しかし、シヴァの意識は一向に鮮明で、微睡は来ない。
胸にこびりついた不安が騒ぐ。
頭の中が曇っている。
ふと、彼の脳裏に父が浮かんだ。
毒による衰弱。失血による瀕死。
いくつかのアクシデントによって、あの冷たい隻眼から光が完全に失われる瞬間にやっと、自分はその姿を見つけることができる。
シヴァは目を見開いて飛び起きた。
彼自身も驚くほどに、それが悪夢だったからだ。
「日の出なんて待ってられない……!」
彼は木から飛び降り、南へと進む。段々と歩速は上がり、いつの間にか走り出していた。
嗅覚と聴覚に神経を集中させながら、彼は速度を上げていく。
しかし、父の気配はない。ワーウルフを感じられない。
段々と心臓の鼓動が早くなる。呼吸が荒くなる。
夜が明けてもがむしゃらに走り続け、集落までは残り数時間の距離。太陽は天辺まで昇り、温かな気温。
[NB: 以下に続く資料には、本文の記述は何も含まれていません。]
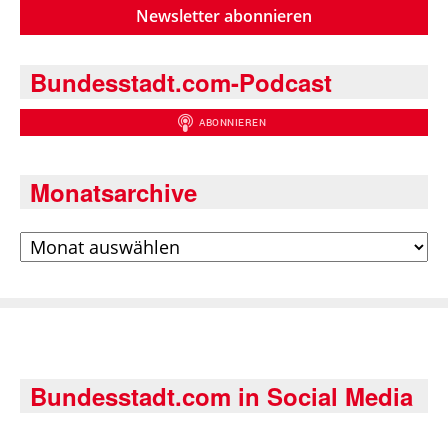
Newsletter abonnieren
Bundesstadt.com-Podcast
Monatsarchive
Archiv
Bundesstadt.com in Social Media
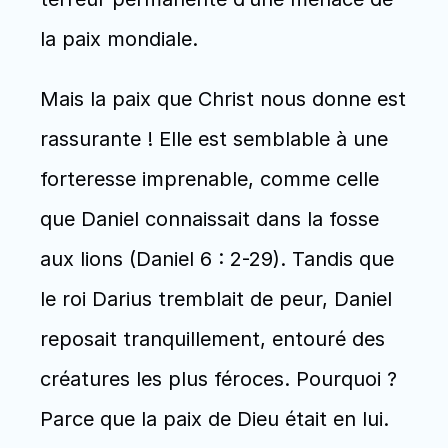
la paix mondiale.
Mais la paix que Christ nous donne est 
rassurante ! Elle est semblable à une 
forteresse imprenable, comme celle 
que Daniel connaissait dans la fosse 
aux lions (Daniel 6 : 2-29). Tandis que 
le roi Darius tremblait de peur, Daniel 
reposait tranquillement, entouré des 
créatures les plus féroces. Pourquoi ? 
Parce que la paix de Dieu était en lui. 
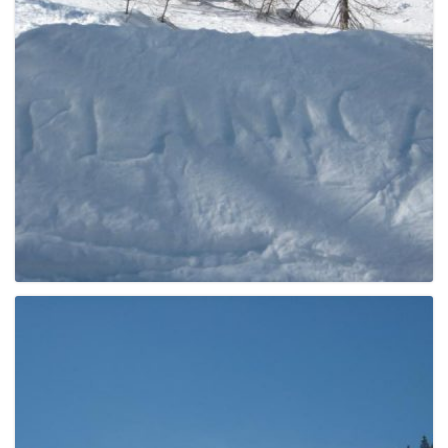
e
n
a
v
i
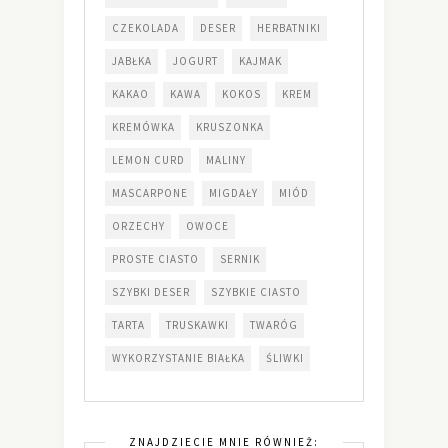
CZEKOLADA
DESER
HERBATNIKI
JABŁKA
JOGURT
KAJMAK
KAKAO
KAWA
KOKOS
KREM
KREMÓWKA
KRUSZONKA
LEMON CURD
MALINY
MASCARPONE
MIGDAŁY
MIÓD
ORZECHY
OWOCE
PROSTE CIASTO
SERNIK
SZYBKI DESER
SZYBKIE CIASTO
TARTA
TRUSKAWKI
TWARÓG
WYKORZYSTANIE BIAŁKA
ŚLIWKI
ZNAJDZIECIE MNIE RÓWNIEŻ:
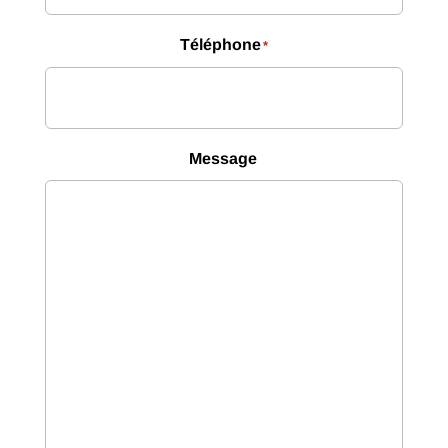
Téléphone
*
Message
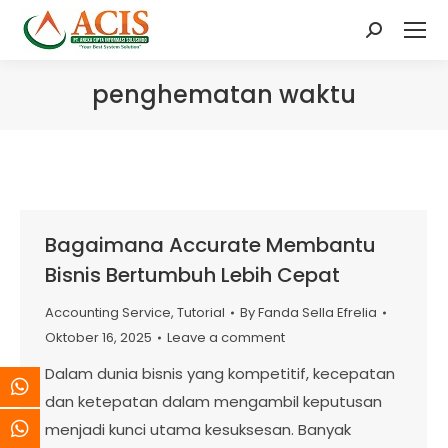
Search:
penghematan waktu
Bagaimana Accurate Membantu
Bisnis Bertumbuh Lebih Cepat
Accounting Service
,
Tutorial
By
Fanda Sella Efrelia
Oktober 16, 2025
Leave a comment
Dalam dunia bisnis yang kompetitif, kecepatan
dan ketepatan dalam mengambil keputusan
menjadi kunci utama kesuksesan. Banyak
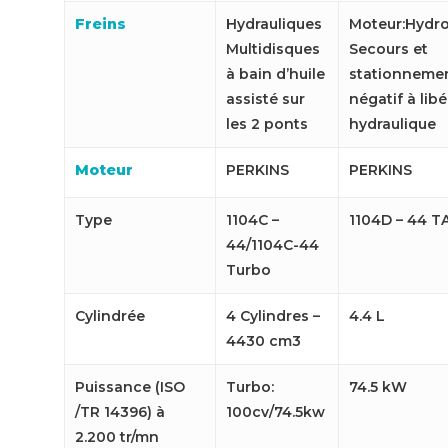
Freins
Hydrauliques
Moteur:Hydro
Multidisques
Secours et
à bain d’huile
stationnemen
assisté sur
négatif à lib
les 2 ponts
hydraulique
Moteur
PERKINS
PERKINS
Type
1104C –
1104D – 44 T
44/1104C-44
Turbo
Cylindrée
4 Cylindres –
4.4 L
4430 cm3
Puissance (ISO
Turbo:
74.5 kW
/TR 14396) à
100cv/74.5kw
2.200 tr/mn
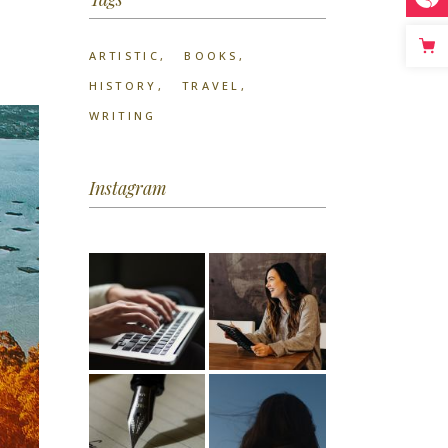
ARTISTIC
BOOKS
HISTORY
TRAVEL
WRITING
Instagram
異様なほど静かな森の中で、汗だくのシヴァの足が止まった。
彼は自身の耳を疑っていた。自身の鼻を疑っていた。
言葉は出ない。代わりに荒い呼吸音が悲鳴のように森に響く。
シヴァはまた走り出した。困惑のまま、足だけが前に進めと身体を運ぶ。
彼は必死に耳を澄ませた。集落の音が聞こえない。ワーウルフの何もかもが聞こえない。
彼は咄嗟に鼻を覆った。これまでに嗅いだことのない強い匂い。しかし、それが何の匂いかは知っている。
灰と
血と
戦いの匂い
そして、糞尿と
人間の匂い
シヴァの目にはまだ、何も映っていない。